> **Try it**
Look through the data for the string "linguistique". Copy every line where it is found.

> **Data records**
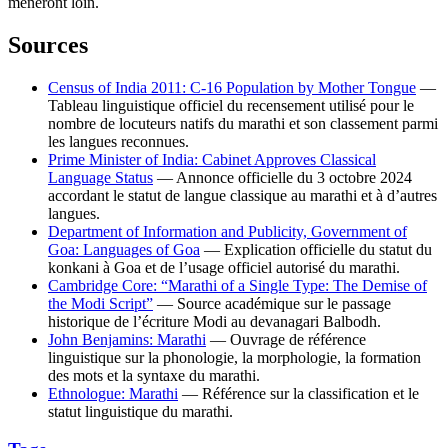
mèneront loin.
Sources
Census of India 2011: C-16 Population by Mother Tongue
—
Tableau linguistique officiel du recensement utilisé pour le
nombre de locuteurs natifs du marathi et son classement parmi
les langues reconnues.
Prime Minister of India: Cabinet Approves Classical
Language Status
— Annonce officielle du 3 octobre 2024
accordant le statut de langue classique au marathi et à d’autres
langues.
Department of Information and Publicity, Government of
Goa: Languages of Goa
— Explication officielle du statut du
konkani à Goa et de l’usage officiel autorisé du marathi.
Cambridge Core: “Marathi of a Single Type: The Demise of
the Modi Script”
— Source académique sur le passage
historique de l’écriture Modi au devanagari Balbodh.
John Benjamins: Marathi
— Ouvrage de référence
linguistique sur la phonologie, la morphologie, la formation
des mots et la syntaxe du marathi.
Ethnologue: Marathi
— Référence sur la classification et le
statut linguistique du marathi.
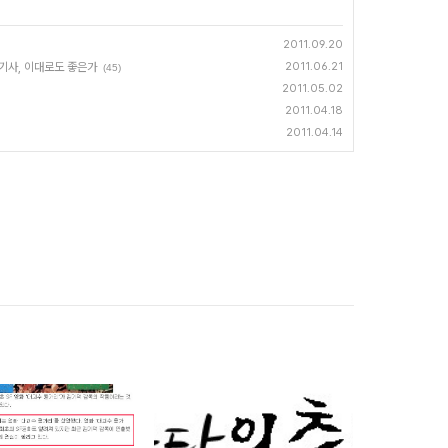
2011.09.20
 기사, 이대로도 좋은가
2011.06.21
(45)
2011.05.02
2011.04.18
2011.04.14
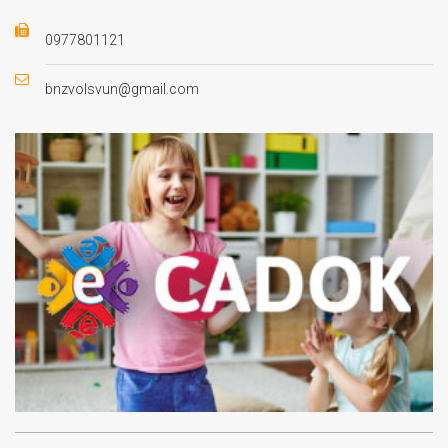
0977801121
bnzvolsvun@gmail.com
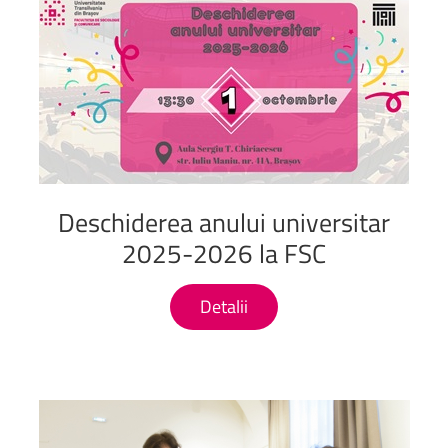
Deschiderea
anului
universitar
2025-2026
la
FSC
Detalii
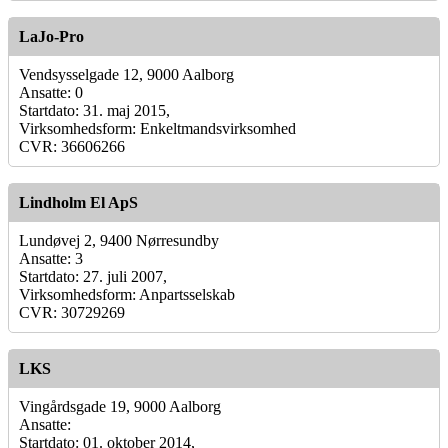
LaJo-Pro
Vendsysselgade 12, 9000 Aalborg
Ansatte: 0
Startdato: 31. maj 2015,
Virksomhedsform: Enkeltmandsvirksomhed
CVR: 36606266
Lindholm El ApS
Lundøvej 2, 9400 Nørresundby
Ansatte: 3
Startdato: 27. juli 2007,
Virksomhedsform: Anpartsselskab
CVR: 30729269
LKS
Vingårdsgade 19, 9000 Aalborg
Ansatte:
Startdato: 01. oktober 2014,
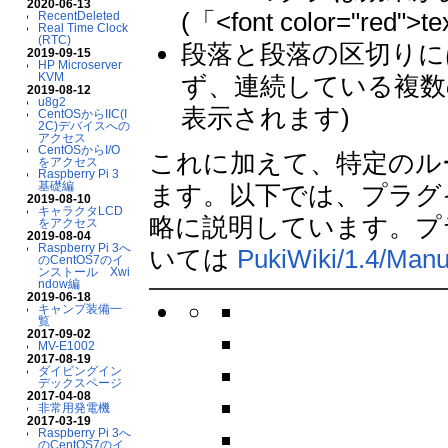
2020-06-13
(「<font color="r
RecentDeleted
Real Time Clock
(RTC)
段落と段落の区切りに
2019-09-15
HP Microserver
KVM
ず、連続している複数
2019-08-12
u8g2
表示されます)
CentOSからIIC(I
2C)デバイスへの
アクセス
CentOSからI/O
これに加えて、特定のル
をアクセス
Raspberry Pi 3
基礎編
ます。以下では、プラグ
2019-08-10
キャラクタLCD
略に説明しています。プ
をアクセス
2019-08-04
Raspberry Pi 3へ
いては
PukiWiki/1.4/Manu
のCentOS7のイ
ンストール Xwi
ndow編
2019-06-18
キャンプ装備一
覧
2017-09-02
MV-E1002
2017-08-19
ダイビングイン
デックスページ
2017-04-08
非常用発電機
2017-03-19
Raspberry Pi 3へ
のCentOS7のイ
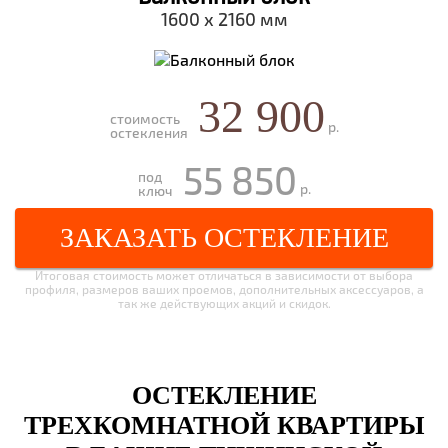
1600 х 2160 мм
32 900
стоимость
р.
остекления
55 850
под
р.
ключ
ЗАКАЗАТЬ ОСТЕКЛЕНИЕ
Итоговая стоимость может отличаться в зависимости от выбора
профиля, размеров ваших проемов, дополнительных аксессуаров, а
так же действующих акций и скидок.
ОСТЕКЛЕНИЕ
ТРЕХКОМНАТНОЙ КВАРТИРЫ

> **Response**
Tableau linguistique officiel du recensement utilisé pour le
linguistique sur la phonologie, la morphologie, la formation
statut linguistique du marathi.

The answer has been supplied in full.